* **What is needed**: From the data that follows, print exactly the lines starting at the one containing "なポイントですよね。特に人気アーティストの公演では「700番台っ" and ending at the one containing "に、座席からの視界や快適な観劇のためのアドバイスを中心に、実際"; include both of them and nothing more.

* **Dataset entries**:
┌──
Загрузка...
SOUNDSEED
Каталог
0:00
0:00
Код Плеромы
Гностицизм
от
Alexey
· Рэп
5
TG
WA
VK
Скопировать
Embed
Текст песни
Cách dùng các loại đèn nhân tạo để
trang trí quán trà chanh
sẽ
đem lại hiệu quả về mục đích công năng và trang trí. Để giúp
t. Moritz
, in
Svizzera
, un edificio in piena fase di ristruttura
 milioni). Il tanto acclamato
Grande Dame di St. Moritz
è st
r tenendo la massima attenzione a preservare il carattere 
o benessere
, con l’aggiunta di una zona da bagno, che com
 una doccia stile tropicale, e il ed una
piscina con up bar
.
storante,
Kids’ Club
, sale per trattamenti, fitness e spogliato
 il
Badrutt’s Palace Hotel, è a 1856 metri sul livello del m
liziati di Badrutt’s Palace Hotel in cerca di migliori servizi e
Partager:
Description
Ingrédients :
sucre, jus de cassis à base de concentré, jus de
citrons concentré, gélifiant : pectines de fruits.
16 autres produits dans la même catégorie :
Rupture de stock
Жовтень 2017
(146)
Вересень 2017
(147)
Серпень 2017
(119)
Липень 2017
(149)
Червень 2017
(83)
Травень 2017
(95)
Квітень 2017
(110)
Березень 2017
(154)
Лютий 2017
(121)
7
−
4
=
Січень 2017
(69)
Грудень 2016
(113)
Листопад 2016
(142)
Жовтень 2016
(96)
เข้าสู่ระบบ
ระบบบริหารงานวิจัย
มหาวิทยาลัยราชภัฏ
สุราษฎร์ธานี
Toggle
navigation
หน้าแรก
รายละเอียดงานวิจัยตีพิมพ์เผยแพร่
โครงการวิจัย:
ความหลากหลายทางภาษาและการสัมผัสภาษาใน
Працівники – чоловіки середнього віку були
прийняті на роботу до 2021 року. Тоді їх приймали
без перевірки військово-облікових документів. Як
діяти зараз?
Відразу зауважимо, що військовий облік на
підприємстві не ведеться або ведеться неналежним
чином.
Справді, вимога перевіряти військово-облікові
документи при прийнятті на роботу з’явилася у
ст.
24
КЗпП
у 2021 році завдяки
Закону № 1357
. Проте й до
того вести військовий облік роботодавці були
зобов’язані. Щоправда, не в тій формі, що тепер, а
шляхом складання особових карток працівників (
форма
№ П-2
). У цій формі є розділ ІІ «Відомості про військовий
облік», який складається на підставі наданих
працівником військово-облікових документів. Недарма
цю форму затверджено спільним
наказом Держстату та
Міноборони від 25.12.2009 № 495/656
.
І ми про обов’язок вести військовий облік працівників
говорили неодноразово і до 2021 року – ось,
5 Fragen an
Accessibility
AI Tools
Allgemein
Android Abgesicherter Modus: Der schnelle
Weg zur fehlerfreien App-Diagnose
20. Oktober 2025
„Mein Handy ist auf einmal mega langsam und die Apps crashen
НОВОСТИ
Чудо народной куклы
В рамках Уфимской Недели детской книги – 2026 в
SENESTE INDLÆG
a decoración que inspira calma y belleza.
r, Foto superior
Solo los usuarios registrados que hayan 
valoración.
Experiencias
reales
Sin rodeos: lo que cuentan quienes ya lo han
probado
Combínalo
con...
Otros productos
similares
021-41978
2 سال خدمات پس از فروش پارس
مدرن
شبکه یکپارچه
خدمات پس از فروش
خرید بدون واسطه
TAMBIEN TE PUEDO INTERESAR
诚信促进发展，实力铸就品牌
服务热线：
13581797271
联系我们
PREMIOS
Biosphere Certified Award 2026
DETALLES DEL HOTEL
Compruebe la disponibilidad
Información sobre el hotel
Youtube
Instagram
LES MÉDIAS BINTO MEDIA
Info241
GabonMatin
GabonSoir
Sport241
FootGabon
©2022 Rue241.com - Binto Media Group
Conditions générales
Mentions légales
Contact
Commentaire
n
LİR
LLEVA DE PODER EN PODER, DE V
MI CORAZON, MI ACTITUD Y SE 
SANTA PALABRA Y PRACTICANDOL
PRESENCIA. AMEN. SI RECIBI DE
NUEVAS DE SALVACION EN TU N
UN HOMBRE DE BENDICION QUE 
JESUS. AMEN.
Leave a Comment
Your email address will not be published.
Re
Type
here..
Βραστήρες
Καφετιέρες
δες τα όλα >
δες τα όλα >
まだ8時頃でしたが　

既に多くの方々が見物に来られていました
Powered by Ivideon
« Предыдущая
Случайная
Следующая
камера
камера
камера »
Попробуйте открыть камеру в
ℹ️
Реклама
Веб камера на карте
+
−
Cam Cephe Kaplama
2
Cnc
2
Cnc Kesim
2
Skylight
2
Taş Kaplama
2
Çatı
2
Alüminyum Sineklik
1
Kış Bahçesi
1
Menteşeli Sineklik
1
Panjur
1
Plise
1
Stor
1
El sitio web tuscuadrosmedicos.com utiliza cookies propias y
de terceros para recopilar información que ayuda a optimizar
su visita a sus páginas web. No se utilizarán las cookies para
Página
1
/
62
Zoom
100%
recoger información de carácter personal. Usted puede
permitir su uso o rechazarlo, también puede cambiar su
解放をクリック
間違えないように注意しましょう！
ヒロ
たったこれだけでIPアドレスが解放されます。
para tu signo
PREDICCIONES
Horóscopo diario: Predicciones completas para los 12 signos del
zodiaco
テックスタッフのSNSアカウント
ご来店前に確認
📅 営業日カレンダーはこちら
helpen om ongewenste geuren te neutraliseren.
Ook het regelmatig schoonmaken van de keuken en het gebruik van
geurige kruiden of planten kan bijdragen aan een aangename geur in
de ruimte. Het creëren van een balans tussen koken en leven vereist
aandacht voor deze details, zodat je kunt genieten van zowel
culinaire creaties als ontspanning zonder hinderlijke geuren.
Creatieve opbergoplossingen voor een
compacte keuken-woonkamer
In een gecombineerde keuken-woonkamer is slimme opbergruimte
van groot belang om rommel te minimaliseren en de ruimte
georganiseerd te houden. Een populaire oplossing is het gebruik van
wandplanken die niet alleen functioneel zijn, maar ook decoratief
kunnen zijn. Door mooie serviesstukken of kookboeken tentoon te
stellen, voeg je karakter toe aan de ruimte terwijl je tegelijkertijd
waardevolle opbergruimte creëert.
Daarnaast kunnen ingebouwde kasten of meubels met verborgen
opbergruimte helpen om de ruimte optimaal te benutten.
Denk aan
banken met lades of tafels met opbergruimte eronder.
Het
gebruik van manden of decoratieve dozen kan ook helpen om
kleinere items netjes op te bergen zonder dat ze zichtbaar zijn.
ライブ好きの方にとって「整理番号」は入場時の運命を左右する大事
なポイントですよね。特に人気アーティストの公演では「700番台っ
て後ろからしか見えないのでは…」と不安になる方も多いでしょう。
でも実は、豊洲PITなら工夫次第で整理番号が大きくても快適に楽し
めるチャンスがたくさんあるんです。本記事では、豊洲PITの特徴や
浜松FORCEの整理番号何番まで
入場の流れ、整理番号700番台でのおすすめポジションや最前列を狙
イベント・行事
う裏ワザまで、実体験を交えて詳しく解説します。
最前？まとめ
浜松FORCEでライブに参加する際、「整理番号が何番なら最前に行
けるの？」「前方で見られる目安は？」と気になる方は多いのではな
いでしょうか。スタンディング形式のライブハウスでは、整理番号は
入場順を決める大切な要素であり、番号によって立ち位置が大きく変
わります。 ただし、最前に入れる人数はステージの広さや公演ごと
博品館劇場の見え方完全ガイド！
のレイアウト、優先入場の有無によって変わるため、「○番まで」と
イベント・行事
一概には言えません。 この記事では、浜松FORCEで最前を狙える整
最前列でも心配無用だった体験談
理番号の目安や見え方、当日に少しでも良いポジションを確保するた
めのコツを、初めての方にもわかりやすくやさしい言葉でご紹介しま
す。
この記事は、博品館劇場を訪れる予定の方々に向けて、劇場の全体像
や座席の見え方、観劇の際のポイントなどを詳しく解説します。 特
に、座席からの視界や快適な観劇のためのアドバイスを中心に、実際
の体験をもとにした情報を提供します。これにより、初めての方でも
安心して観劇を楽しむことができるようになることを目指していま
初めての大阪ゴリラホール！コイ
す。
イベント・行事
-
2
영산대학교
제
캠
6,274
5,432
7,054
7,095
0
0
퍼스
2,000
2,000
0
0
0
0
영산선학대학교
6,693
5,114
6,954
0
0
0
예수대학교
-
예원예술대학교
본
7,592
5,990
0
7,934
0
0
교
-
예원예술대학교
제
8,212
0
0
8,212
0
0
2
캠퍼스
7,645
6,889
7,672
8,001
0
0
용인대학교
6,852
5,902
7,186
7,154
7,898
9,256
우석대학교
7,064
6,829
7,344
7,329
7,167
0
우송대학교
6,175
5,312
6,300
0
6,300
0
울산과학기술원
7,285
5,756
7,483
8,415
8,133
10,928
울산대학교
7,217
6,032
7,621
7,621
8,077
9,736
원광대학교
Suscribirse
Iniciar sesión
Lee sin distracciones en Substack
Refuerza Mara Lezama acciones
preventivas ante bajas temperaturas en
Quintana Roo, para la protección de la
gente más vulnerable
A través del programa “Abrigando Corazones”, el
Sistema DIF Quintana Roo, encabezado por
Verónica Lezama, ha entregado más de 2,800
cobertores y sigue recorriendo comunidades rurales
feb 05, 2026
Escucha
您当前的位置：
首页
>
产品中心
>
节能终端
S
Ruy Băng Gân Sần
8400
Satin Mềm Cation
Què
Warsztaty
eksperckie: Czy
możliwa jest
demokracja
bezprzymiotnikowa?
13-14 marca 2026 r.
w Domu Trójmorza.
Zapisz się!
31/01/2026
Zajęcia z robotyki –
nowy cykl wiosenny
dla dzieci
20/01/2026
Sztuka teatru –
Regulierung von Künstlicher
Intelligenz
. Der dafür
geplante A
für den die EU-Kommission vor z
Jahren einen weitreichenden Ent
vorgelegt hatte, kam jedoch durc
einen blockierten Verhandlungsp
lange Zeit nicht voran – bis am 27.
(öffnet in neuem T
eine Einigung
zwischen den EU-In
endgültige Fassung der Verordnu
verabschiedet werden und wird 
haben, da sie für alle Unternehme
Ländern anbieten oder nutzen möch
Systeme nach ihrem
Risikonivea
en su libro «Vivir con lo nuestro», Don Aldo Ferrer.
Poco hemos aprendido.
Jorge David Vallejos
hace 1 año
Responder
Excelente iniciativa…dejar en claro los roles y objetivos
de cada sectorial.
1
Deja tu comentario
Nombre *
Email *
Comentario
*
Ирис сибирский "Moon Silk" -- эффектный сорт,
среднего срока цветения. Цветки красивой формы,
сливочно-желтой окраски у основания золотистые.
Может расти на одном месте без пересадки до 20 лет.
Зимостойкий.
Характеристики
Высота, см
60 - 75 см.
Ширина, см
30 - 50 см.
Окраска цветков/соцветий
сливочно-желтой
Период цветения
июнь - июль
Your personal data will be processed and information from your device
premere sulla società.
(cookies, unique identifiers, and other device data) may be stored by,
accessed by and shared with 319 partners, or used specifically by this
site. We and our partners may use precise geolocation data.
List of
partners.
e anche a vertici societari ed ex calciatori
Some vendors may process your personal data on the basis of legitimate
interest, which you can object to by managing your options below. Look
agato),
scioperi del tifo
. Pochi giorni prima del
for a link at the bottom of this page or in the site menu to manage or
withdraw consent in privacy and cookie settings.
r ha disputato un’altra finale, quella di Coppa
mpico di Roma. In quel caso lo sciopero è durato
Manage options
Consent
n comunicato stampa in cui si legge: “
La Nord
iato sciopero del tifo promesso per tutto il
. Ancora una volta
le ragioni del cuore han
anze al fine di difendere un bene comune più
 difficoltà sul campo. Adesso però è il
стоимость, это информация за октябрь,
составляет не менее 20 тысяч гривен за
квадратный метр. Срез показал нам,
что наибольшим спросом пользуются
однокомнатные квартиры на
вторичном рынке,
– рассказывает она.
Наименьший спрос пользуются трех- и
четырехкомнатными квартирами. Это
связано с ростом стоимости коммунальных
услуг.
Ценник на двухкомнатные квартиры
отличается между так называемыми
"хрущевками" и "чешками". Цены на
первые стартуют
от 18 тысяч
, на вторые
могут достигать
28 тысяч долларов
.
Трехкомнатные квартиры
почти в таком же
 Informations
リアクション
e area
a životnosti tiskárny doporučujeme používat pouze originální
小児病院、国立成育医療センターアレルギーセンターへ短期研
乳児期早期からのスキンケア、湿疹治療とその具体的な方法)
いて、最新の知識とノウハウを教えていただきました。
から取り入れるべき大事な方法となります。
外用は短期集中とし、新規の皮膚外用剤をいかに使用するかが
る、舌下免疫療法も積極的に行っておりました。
└──
* **Answer to the problem**:
なポイントですよね。特に人気アーティストの公演では「700番台っ
て後ろからしか見えないのでは…」と不安になる方も多いでしょう。
でも実は、豊洲PITなら工夫次第で整理番号が大きくても快適に楽し
めるチャンスがたくさんあるんです。本記事では、豊洲PITの特徴や
浜松FORCEの整理番号何番まで
入場の流れ、整理番号700番台でのおすすめポジションや最前列を狙
イベント・行事
う裏ワザまで、実体験を交えて詳しく解説します。
最前？まとめ
浜松FORCEでライブに参加する際、「整理番号が何番なら最前に行
けるの？」「前方で見られる目安は？」と気になる方は多いのではな
いでしょうか。スタンディング形式のライブハウスでは、整理番号は
入場順を決める大切な要素であり、番号によって立ち位置が大きく変
わります。 ただし、最前に入れる人数はステージの広さや公演ごと
博品館劇場の見え方完全ガイド！
のレイアウト、優先入場の有無によって変わるため、「○番まで」と
イベント・行事
一概には言えません。 この記事では、浜松FORCEで最前を狙える整
最前列でも心配無用だった体験談
理番号の目安や見え方、当日に少しでも良いポジションを確保するた
めのコツを、初めての方にもわかりやすくやさしい言葉でご紹介しま
す。
この記事は、博品館劇場を訪れる予定の方々に向けて、劇場の全体像
や座席の見え方、観劇の際のポイントなどを詳しく解説します。 特
に、座席からの視界や快適な観劇のためのアドバイスを中心に、実際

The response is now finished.